Exercise requirements:
Write out exactly the lines from the one containing "Wrap output in <instances>...</instances>. Find colon." through the last line of the records below, and no others.
START Material for this exercise
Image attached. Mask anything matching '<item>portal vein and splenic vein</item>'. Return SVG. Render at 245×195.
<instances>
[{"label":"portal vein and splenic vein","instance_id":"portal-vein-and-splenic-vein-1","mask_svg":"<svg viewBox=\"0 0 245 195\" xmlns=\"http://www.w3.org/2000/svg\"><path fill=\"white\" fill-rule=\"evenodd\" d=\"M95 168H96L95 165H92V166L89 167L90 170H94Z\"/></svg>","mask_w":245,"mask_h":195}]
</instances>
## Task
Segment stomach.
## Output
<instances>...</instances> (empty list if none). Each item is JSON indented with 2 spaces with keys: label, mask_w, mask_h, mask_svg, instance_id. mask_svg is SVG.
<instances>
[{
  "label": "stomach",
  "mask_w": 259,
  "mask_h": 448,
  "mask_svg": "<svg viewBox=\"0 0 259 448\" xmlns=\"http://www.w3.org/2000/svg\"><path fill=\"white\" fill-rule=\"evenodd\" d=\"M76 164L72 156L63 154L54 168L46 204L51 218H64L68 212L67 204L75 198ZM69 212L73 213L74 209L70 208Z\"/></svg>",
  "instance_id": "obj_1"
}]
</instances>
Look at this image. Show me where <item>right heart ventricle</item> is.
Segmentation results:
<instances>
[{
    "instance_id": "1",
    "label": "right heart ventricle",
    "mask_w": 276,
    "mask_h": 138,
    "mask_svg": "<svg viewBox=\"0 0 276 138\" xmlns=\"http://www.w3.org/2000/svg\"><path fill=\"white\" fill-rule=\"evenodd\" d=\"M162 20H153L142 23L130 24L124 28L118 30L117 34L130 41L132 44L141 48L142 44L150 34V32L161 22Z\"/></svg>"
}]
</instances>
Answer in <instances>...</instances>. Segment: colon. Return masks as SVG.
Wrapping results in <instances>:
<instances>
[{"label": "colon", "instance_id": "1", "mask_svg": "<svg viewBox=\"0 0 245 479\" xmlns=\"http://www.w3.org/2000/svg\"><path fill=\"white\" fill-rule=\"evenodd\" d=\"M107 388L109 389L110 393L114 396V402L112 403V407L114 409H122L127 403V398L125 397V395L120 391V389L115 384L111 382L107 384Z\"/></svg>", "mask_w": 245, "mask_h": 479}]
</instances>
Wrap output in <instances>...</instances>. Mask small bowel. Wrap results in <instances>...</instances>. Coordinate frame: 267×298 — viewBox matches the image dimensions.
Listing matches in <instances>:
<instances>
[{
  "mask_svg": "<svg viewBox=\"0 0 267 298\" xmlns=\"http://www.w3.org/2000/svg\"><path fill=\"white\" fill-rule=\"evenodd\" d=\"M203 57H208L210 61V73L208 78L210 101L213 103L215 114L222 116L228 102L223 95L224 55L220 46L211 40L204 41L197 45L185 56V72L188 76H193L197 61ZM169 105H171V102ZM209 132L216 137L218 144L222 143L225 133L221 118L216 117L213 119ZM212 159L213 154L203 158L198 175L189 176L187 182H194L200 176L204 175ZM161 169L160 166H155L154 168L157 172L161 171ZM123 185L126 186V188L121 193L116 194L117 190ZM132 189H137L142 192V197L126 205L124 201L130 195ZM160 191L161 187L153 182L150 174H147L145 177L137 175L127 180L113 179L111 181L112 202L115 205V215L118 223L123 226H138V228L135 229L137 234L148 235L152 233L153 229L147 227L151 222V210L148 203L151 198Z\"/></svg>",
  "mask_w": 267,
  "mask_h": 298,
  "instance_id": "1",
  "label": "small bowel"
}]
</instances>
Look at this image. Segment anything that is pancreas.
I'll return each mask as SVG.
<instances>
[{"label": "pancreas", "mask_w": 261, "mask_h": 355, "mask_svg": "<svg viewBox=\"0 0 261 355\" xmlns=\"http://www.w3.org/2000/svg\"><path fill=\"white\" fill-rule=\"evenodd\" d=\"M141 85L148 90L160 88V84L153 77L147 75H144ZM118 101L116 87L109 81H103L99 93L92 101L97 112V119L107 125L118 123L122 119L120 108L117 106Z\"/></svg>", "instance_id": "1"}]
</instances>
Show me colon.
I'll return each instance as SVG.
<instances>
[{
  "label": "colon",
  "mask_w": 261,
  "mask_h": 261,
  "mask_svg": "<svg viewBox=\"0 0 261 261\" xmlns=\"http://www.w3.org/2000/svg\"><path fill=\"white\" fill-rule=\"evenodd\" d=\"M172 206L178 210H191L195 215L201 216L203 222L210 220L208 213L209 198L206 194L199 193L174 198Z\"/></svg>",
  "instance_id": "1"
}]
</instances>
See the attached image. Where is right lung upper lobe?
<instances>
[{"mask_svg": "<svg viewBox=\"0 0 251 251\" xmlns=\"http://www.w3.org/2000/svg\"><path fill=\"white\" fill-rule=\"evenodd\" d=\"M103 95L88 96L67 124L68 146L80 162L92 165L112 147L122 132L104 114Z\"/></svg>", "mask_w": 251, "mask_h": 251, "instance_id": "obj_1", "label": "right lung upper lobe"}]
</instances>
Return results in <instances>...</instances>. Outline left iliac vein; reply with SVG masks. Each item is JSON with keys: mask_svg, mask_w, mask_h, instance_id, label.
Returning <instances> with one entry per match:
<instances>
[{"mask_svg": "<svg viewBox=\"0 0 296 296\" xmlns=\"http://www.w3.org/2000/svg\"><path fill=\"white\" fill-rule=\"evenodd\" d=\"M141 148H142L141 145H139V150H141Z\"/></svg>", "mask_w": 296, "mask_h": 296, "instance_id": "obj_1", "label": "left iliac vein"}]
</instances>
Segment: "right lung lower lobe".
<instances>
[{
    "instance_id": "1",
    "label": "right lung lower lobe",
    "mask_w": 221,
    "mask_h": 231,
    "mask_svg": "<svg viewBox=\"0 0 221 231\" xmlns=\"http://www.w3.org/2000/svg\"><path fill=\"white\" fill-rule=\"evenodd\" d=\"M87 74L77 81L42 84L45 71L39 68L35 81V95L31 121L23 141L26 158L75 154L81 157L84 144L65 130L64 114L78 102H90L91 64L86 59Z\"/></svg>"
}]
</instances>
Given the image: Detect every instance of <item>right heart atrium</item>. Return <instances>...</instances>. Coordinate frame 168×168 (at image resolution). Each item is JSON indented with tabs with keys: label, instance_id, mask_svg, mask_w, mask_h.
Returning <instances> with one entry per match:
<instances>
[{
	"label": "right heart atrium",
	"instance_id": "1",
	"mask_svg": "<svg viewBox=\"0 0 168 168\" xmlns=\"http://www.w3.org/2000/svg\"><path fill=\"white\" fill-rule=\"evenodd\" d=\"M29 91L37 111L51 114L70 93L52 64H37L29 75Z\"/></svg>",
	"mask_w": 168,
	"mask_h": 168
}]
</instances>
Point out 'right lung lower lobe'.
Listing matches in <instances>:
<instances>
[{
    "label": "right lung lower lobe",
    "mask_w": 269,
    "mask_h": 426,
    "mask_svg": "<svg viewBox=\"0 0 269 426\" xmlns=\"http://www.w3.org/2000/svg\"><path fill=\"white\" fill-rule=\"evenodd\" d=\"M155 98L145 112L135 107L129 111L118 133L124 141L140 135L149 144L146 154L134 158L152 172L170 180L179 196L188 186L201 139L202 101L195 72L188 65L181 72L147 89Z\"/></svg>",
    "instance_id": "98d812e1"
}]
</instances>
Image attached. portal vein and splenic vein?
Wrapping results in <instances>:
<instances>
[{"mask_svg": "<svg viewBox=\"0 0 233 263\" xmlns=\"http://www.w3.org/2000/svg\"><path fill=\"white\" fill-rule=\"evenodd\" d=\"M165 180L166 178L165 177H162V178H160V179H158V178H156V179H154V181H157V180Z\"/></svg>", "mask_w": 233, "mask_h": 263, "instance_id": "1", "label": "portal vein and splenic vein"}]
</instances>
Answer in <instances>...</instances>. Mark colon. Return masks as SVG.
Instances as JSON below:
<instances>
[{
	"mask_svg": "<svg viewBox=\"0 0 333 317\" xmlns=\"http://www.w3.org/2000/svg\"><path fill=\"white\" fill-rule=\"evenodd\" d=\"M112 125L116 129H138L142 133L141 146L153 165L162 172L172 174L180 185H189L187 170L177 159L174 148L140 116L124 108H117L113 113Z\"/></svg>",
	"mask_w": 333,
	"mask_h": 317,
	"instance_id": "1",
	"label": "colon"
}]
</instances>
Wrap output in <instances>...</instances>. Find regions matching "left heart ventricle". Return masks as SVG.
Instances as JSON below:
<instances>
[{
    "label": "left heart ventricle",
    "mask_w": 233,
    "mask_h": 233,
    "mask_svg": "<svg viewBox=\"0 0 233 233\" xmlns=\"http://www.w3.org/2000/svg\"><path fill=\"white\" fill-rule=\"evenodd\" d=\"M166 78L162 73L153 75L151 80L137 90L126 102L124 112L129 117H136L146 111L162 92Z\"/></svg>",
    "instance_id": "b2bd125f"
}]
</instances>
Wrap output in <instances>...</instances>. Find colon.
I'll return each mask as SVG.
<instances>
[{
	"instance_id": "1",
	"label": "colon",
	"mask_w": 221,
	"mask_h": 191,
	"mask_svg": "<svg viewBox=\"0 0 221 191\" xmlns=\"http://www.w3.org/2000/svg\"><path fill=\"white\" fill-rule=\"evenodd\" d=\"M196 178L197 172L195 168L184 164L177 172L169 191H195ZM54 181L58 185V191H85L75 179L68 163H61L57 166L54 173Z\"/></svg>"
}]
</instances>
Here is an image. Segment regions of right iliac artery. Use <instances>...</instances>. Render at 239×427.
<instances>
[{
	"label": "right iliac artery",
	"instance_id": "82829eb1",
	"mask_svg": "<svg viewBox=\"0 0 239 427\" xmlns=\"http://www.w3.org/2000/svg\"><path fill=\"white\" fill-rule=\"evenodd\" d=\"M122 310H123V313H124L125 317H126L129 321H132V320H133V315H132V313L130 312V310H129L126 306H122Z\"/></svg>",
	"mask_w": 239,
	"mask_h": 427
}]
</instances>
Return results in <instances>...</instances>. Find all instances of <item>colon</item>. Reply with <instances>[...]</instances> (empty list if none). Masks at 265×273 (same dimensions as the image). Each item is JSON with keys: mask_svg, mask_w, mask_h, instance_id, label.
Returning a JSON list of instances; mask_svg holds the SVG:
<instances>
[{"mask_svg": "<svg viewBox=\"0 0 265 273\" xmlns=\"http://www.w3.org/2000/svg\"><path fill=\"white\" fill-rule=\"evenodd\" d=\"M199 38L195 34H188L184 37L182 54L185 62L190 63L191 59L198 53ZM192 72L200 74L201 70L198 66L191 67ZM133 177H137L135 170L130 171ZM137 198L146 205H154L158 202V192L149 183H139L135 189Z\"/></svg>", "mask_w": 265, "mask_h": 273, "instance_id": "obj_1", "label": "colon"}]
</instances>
END Material for this exercise
Written reply:
Wrap output in <instances>...</instances>. Find colon.
I'll return each mask as SVG.
<instances>
[{
	"instance_id": "1",
	"label": "colon",
	"mask_w": 221,
	"mask_h": 191,
	"mask_svg": "<svg viewBox=\"0 0 221 191\" xmlns=\"http://www.w3.org/2000/svg\"><path fill=\"white\" fill-rule=\"evenodd\" d=\"M196 178L197 172L195 168L184 164L177 172L169 191H195ZM54 181L58 185V191H85L75 179L68 163H61L57 166L54 173Z\"/></svg>"
}]
</instances>
Here is an image. Segment regions of right iliac artery. Use <instances>...</instances>. Render at 239×427.
<instances>
[{
	"label": "right iliac artery",
	"instance_id": "82829eb1",
	"mask_svg": "<svg viewBox=\"0 0 239 427\" xmlns=\"http://www.w3.org/2000/svg\"><path fill=\"white\" fill-rule=\"evenodd\" d=\"M122 310H123V313H124L125 317H126L129 321H132V320H133V315H132V313L130 312V310H129L126 306H122Z\"/></svg>",
	"mask_w": 239,
	"mask_h": 427
}]
</instances>
Return results in <instances>...</instances>. Find all instances of <item>colon</item>. Reply with <instances>[...]</instances> (empty list if none). Masks at 265×273 (same dimensions as the image). Each item is JSON with keys: mask_svg, mask_w, mask_h, instance_id, label.
Returning a JSON list of instances; mask_svg holds the SVG:
<instances>
[{"mask_svg": "<svg viewBox=\"0 0 265 273\" xmlns=\"http://www.w3.org/2000/svg\"><path fill=\"white\" fill-rule=\"evenodd\" d=\"M199 38L195 34H188L184 37L182 54L185 62L190 63L191 59L198 53ZM192 72L200 74L201 70L198 66L191 67ZM133 177H137L135 170L130 171ZM137 198L146 205H154L158 202V192L149 183H139L135 189Z\"/></svg>", "mask_w": 265, "mask_h": 273, "instance_id": "obj_1", "label": "colon"}]
</instances>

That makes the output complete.